Kress also referred to his long-term cycle as
a “Revolutionary Cycle,” pointing out that the bottom of this cycle frequently
coincides with the advent of major social/military/economic revolution. Kress emphasized that the Industrial
Revolution which gave birth to the U.S. middle class was a product of the
long-term cycle bottom of 1894. Many
commentators believe that a global economic empire, or world government, will
become a reality within our lifetime.
The words of author Felix Markham in his seminal work, “Napoleon,”
provide context to this line of thought.
Speaking of Napoleon’s attempt at creating a world empire, he wrote:
“But it is hardly conceivable that the…world
empire which appeared to be within his grasp could have lasted more than a few
years. The forces at work in Europe [in
the 19th century] would have shattered it into fragments – the rise
of the middle class, fostered by Napoleon as the basis of his power, and soon
to be immensely accelerated by the spread of the industrial revolution. And it was this class which was to be the
spearhead in the demand for national self-determination and parliamentary
government.”
In other words, Markham is saying that a
strong middle class is inimical to a highly centralized autocratic, or
socialist, government.
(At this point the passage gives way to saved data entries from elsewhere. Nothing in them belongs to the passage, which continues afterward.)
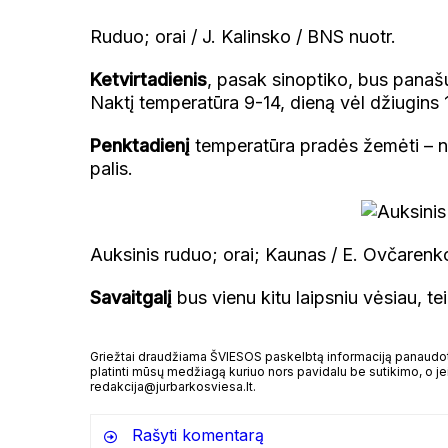
Ruduo; orai / J. Kalinsko / BNS nuotr.
Ketvirtadienis
, pasak sinoptiko, bus panaš
Naktį temperatūra 9-14, dieną vėl džiugins 
Penktadienį
temperatūra pradės žemėti – nak
palis.
Auksinis ruduo; orai; Kaunas / E. Ovčarenk
Savaitgalį
bus vienu kitu laipsniu vėsiau, tei
Griežtai draudžiama ŠVIESOS paskelbtą informaciją panaudoti 
platinti mūsų medžiagą kuriuo nors pavidalu be sutikimo, o jei
redakcija@jurbarkosviesa.lt.
Rašyti komentarą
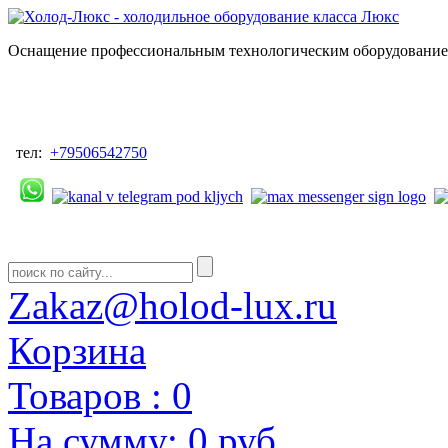
Оснащение профессиональным технологическим оборудованием
тел:
+79506542750
Zakaz@holod-lux.ru
Корзина
Товаров :
0
На сумму:
0 руб.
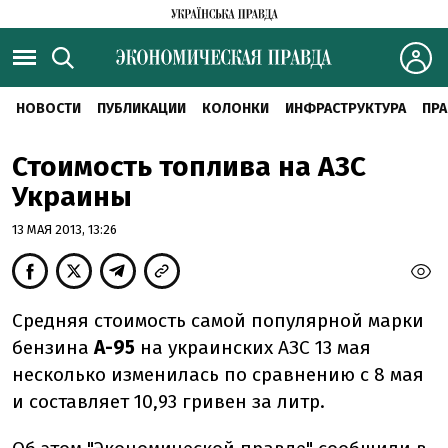
НОВОСТИ
ПУБЛИКАЦИИ
КОЛОНКИ
ИНФРАСТРУКТУРА
ПРА
Стоимость топлива на АЗС
Украины
13 МАЯ 2013, 13:26
Средняя стоимость самой популярной марки
бензина
А-95
на украинских АЗС 13 мая
несколько изменилась по сравнению с 8 мая
и составляет 10,93 гривен за литр.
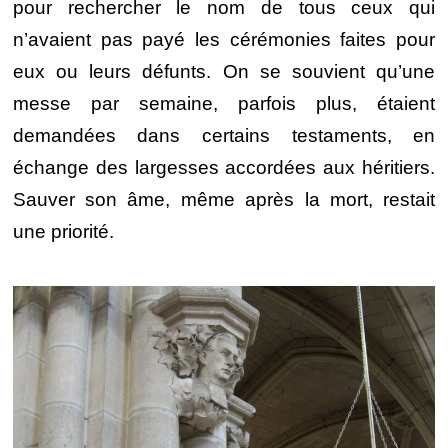
pour rechercher le nom de tous ceux qui
n’avaient pas payé les cérémonies faites pour
eux ou leurs défunts. On se souvient qu’une
messe par semaine, parfois plus, étaient
demandées dans certains testaments, en
échange des largesses accordées aux héritiers.
Sauver son âme, même après la mort, restait
une priorité.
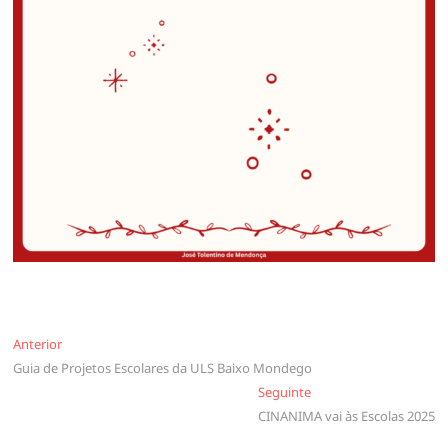
Navegação
Anterior
Anterior
Guia de Projetos Escolares da ULS Baixo Mondego
de
Seguinte
Seguinte
artigos
CINANIMA vai às Escolas 2025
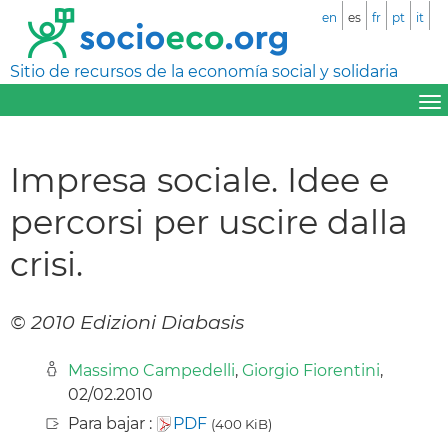
en
es
fr
pt
it
Sitio de recursos de la economía social y solidaria
Impresa sociale. Idee e
percorsi per uscire dalla
crisi.
© 2010 Edizioni Diabasis
Massimo Campedelli
,
Giorgio Fiorentini
,
02/02.2010
Para bajar :
PDF
(400 KiB)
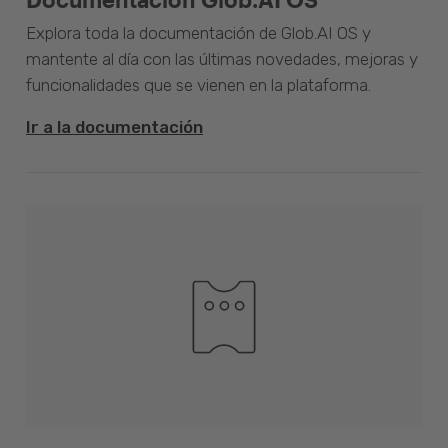
Explora toda la documentación de Glob.AI OS y
mantente al día con las últimas novedades, mejoras y
funcionalidades que se vienen en la plataforma.
Ir a la documentación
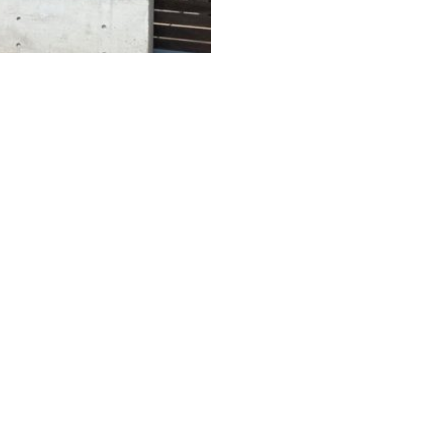
次の記事へ →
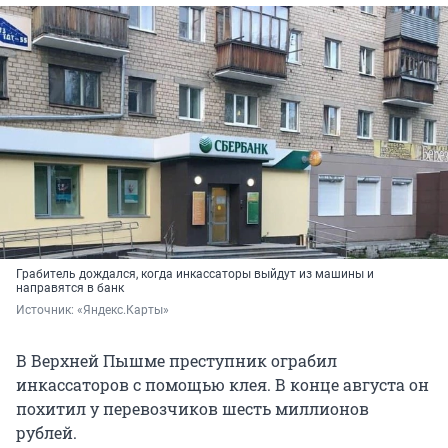
Грабитель дождался, когда инкассаторы выйдут из машины и
направятся в банк
Источник: 
«Яндекс.Карты»
В Верхней Пышме преступник ограбил
инкассаторов с помощью клея. В конце августа он
похитил у перевозчиков шесть миллионов
рублей.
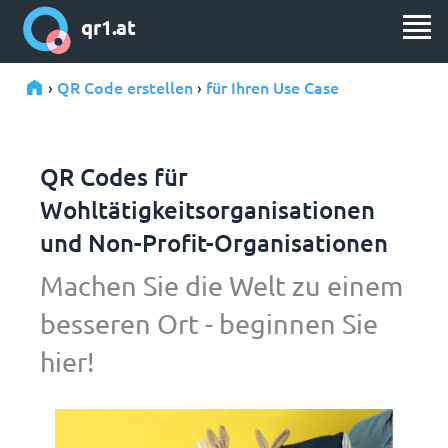
qr1.at
QR Code erstellen
für Ihren Use Case
›
›
QR Codes für
Wohltätigkeitsorganisationen
und Non-Profit-Organisationen
Machen Sie die Welt zu einem
besseren Ort - beginnen Sie
hier!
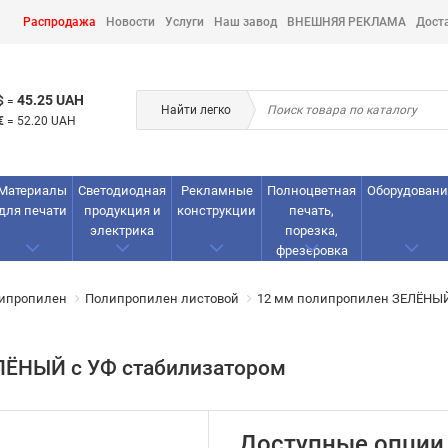
Распродажа
Новости
Услуги
Наш завод
ВНЕШНЯЯ РЕКЛАМА
Дост
45.25 UAH
$
=
Найти легко
€
=
52.20 UAH
Материалы
Светодиодная
Рекламные
Полноцветная
Оборудовани
для печати
продукция и
конструкции
печать,
электрика
порезка,
фрезеровка
липропилен
Полипропилен листовой
12 мм полипропилен ЗЕЛЁНЫЙ
ЛЁНЫЙ с УФ стабилизатором
Доступные опции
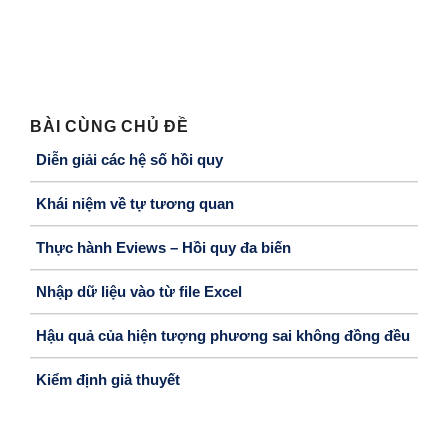
BÀI CÙNG CHỦ ĐỀ
Diễn giải các hệ số hồi quy
Khái niệm về tự tương quan
Thực hành Eviews – Hồi quy đa biến
Nhập dữ liệu vào từ file Excel
Hậu quả của hiện tượng phương sai không đồng đều
Kiểm định giả thuyết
Within this
context the decline of the U.S. middle class may be considered by the ruling
class as an expedient toward greater political centralization.
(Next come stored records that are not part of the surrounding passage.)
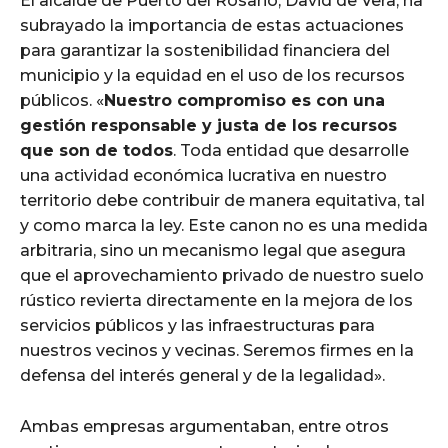
El alcalde de Puerto del Rosario, David de Vera, ha
subrayado la importancia de estas actuaciones
para garantizar la sostenibilidad financiera del
municipio y la equidad en el uso de los recursos
públicos. «
Nuestro compromiso es con una
gestión responsable y justa de los recursos
que son de todos
. Toda entidad que desarrolle
una actividad económica lucrativa en nuestro
territorio debe contribuir de manera equitativa, tal
y como marca la ley. Este canon no es una medida
arbitraria, sino un mecanismo legal que asegura
que el aprovechamiento privado de nuestro suelo
rústico revierta directamente en la mejora de los
servicios públicos y las infraestructuras para
nuestros vecinos y vecinas. Seremos firmes en la
defensa del interés general y de la legalidad».
Ambas empresas argumentaban, entre otros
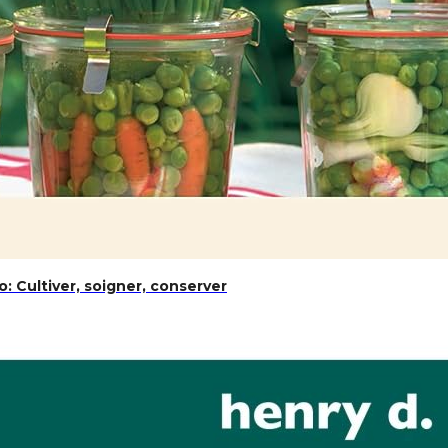
: Cultiver, soigner, conserver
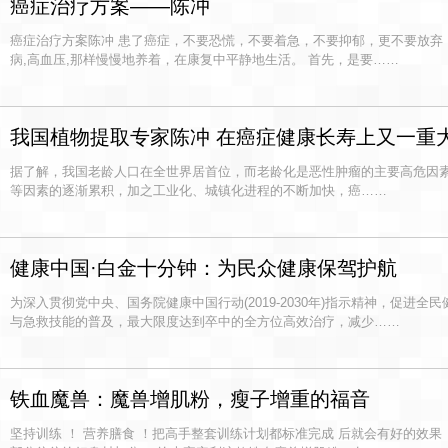
癌症治疗方案——陈冲
癌症治疗方案陈冲 患了癌症，不要恐慌，不要着急，不要抑郁，更不要放弃
病,高血压,那样慢慢地养着，在康复中平静地生活。 首先，是要……
我国植物提取专家陈冲 在癌症健康长寿上又一重
据了解，我国老龄人口在全世界居首位，而老龄化是恶性肿瘤的主要高危因
等因素的逐渐累积，加之工业化、城镇化进程的不断加快，癌……
健康中国·白金十分钟：为民众健康保驾护航
为深入贯彻党中央、国务院健康中国行动(2019-2030年)指示精神，促进
与急救技能的普及，最大限度达到卒中的全方位高效治疗，减少……
铁血魔兽：魔兽增肌粉，瘦子增重的福音
坚持训练 ！ 营养膳食 ！把高手整套训练计划都标准完成 后就会有好的效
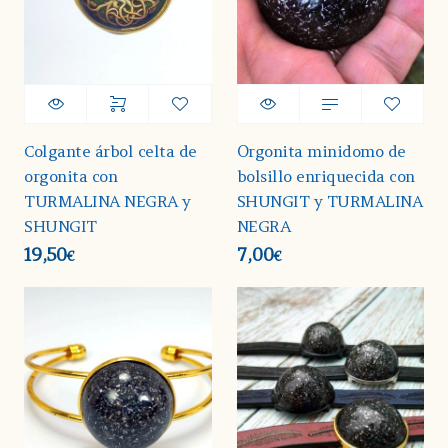
Colgante árbol celta de
Orgonita minidomo de
orgonita con
bolsillo enriquecida con
TURMALINA NEGRA y
SHUNGIT y TURMALINA
SHUNGIT
NEGRA
19,50
7,00
€
€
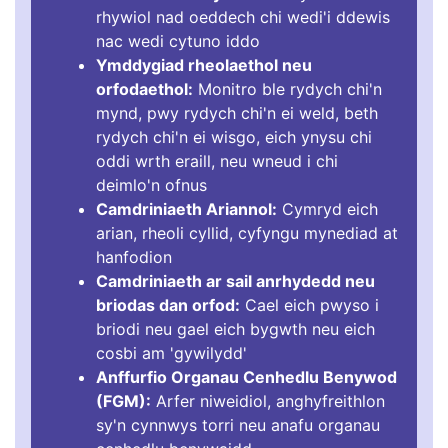
rhywiol nad oeddech chi wedi'i ddewis
nac wedi cytuno iddo
Ymddygiad rheolaethol neu
orfodaethol:
Monitro ble rydych chi'n
mynd, pwy rydych chi'n ei weld, beth
rydych chi'n ei wisgo, eich ynysu chi
oddi wrth eraill, neu wneud i chi
deimlo'n ofnus
Camdriniaeth Ariannol:
Cymryd eich
arian, rheoli cyllid, cyfyngu mynediad at
hanfodion
Camdriniaeth ar sail anrhydedd neu
briodas dan orfod:
Cael eich pwyso i
briodi neu gael eich bygwth neu eich
cosbi am 'gywilydd'
Anffurfio Organau Cenhedlu Benywod
(FGM):
Arfer niweidiol, anghyfreithlon
sy'n cynnwys torri neu anafu organau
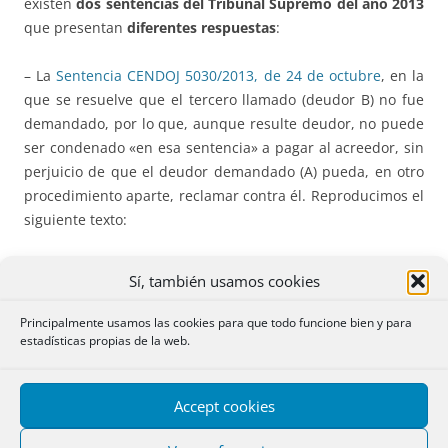
existen
dos sentencias del Tribunal Supremo del año 2013
que presentan
diferentes respuestas
:
– La
Sentencia CENDOJ 5030/2013, de 24 de octubre
, en la
que se resuelve que el tercero llamado (deudor B) no fue
demandado, por lo que, aunque resulte deudor, no puede
ser condenado «en esa sentencia» a pagar al acreedor, sin
perjuicio de que el deudor demandado (A) pueda, en otro
procedimiento aparte, reclamar contra él. Reproducimos el
siguiente texto:
«Que el tercero pueda actuar como parte demandada significa
Sí, también usamos cookies
que su posición formal es la de una parte, aunque no desde el
punto de vista material porque no ha sido demandado- por lo
Principalmente usamos las cookies para que todo funcione bien y para
que tendrá las oportunidades de
alegación y defensa que la
estadísticas propias de la web.
tramitación del concreto proceso permita a las partes
. La
situación del tercero que no ha sido demandado es la posición
Accept cookies
de quien está al cuidado del litigio, como sujeto interesado al
que, sin soportar la acción, la LEC le permite una actividad en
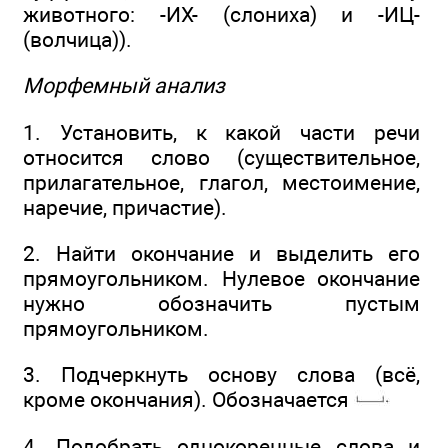
животного: -ИХ- (слониха) и -ИЦ-
(волчица)).
Морфемный анализ
1. Установить, к какой части речи
относится слово (существительное,
прилагательное, глагол, местоимение,
наречие, причастие).
2. Найти окончание и выделить его
прямоугольником. Нулевое окончание
нужно обозначить пустым
прямоугольником.
3. Подчеркнуть основу слова (всё,
кроме окончания). Обозначается
4. Подобрать однокоренные слова и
In the final analysis, the problem of the
shrinking middle class is so extensive and entrenched that any political
solution is likely to be ineffective.
The time for remedies is when a problem is still in its infancy; when it
has become entrenched the trend must be allowed to run its course, at the end
of which the problem will terminate and thereby create its own solution through
the process of time. Economic trends are
products of the long-term cycles and attempts at forcing cures to a problematic
trend usually succeed only in exacerbating the problem. The best that the middle class can hope for
is that time itself will work out a solution agreeable to its survival.